La pleine conscience peut favoriser le changement systémique. Pour citer à nouveau Dre Horton : « J’ai eu la révélation que les pratiques de pleine conscience peuvent contribuer à faire changer le système parce qu’elles nous changent, nous… et c’est à nous d’avoir la force de tenir tête au système assez longtemps pour le changer. »
J’ai besoin de pratiquer la pleine conscience pour surmonter la crainte et la colère que je ressens chaque jour quand je marche à Halifax, maudissant chaque camionnette, vérifiant deux fois plutôt qu’une qu’aucun véhicule ne tourne à gauche à chaque intersection, me demandant comment David s’est senti au moment où la camionnette l’a percuté. L’antidote pour moi est de trouver de façon consciente et délibérée quelque chose de petit et de beau dans chaque maison et chaque jardin que je croise, dans chacun des arbres qui bordent les rues et la lumière sur l’eau, et de me concentrer sur ces pensées. Ainsi, je porte dans mon cœur la conscience que le monde sera toujours à la fois terrible et merveilleux.

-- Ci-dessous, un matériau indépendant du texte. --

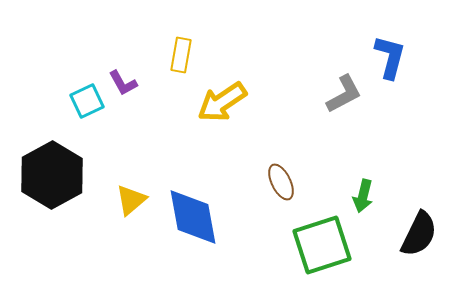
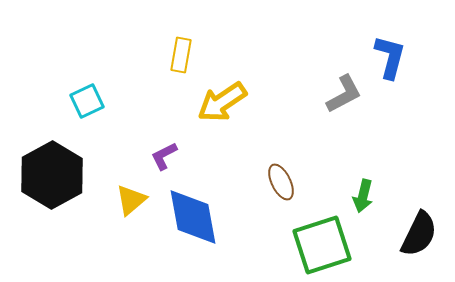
purple L-shape: moved 41 px right, 73 px down; rotated 92 degrees clockwise
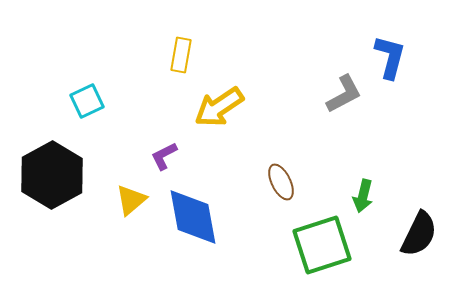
yellow arrow: moved 3 px left, 5 px down
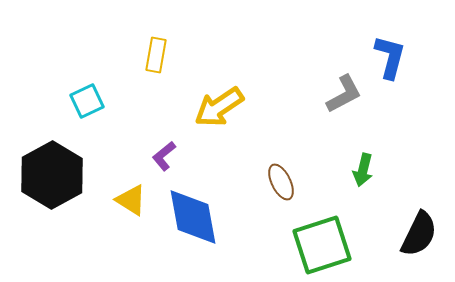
yellow rectangle: moved 25 px left
purple L-shape: rotated 12 degrees counterclockwise
green arrow: moved 26 px up
yellow triangle: rotated 48 degrees counterclockwise
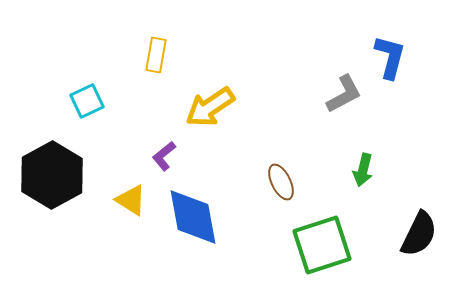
yellow arrow: moved 9 px left
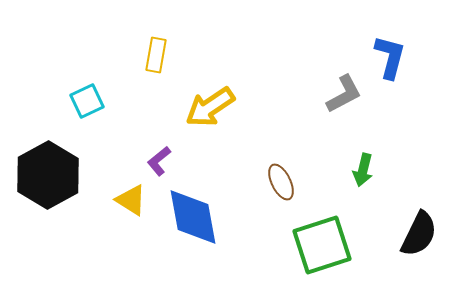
purple L-shape: moved 5 px left, 5 px down
black hexagon: moved 4 px left
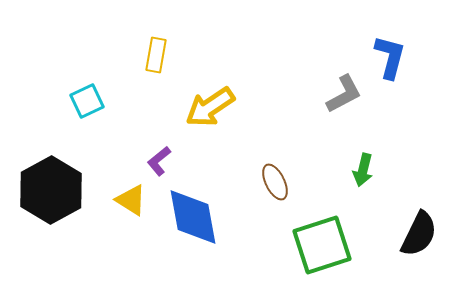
black hexagon: moved 3 px right, 15 px down
brown ellipse: moved 6 px left
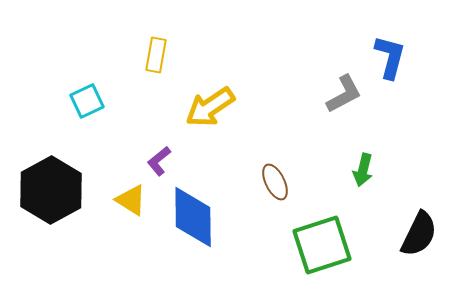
blue diamond: rotated 10 degrees clockwise
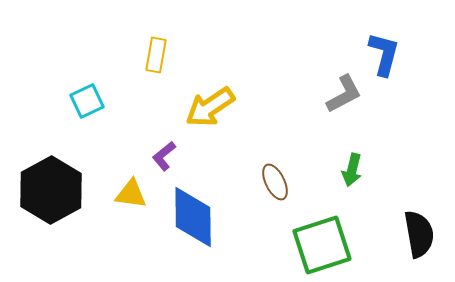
blue L-shape: moved 6 px left, 3 px up
purple L-shape: moved 5 px right, 5 px up
green arrow: moved 11 px left
yellow triangle: moved 6 px up; rotated 24 degrees counterclockwise
black semicircle: rotated 36 degrees counterclockwise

Puisque nous soulignons le Mois national de l’histoire autochtone en juin, je voudrais conclure en tenant compte du fait que, tout effondrée que je sois de cette perte dans ma vie, en tant que personne de race blanche, aisée et instruite, il y a des luttes, des douleurs et des traumatismes que je ne vivrai pas, car ma position privilégiée me protège. Et je continue d’admirer et de respecter la résilience des aînés autochtones et les enseignements vitaux que j’ai reçus d’eux, tout récemment à Constellations du Nord, où Perry McLeod-Shabogesic a dirigé virtuellement une cérémonie de l’aube. Perry m’a appris qu’alors que la lumière du soleil se répand sur la terre, nous pouvons prendre le temps d’exprimer notre gratitude pour le nouveau jour, une occasion de faire mieux qu’hier, et de réaliser que ce jour est ce dont nous disposons, car aucun de nous n’est assuré du lendemain.
Je suis de tout cœur avec vous si vous vivez le deuil d’êtres chers. J’espère que vous trouverez du réconfort autour de vous. Je vous recommande les pratiques de pleine conscience. J’espère que nous pourrons travailler ensemble, comme médecins de famille, par l’intermédiaire des sections provinciales et du Collège national afin d’engendrer les changements systémiques nécessaires au Canada, soit plus de Centres de médecine de famille et de voisinages médicaux du patient, un meilleur accès aux médecins de famille, des soins de proximité complets et globaux, et des communautés plus sûres et plus saines pour tous. C’est l’engagement que je prends.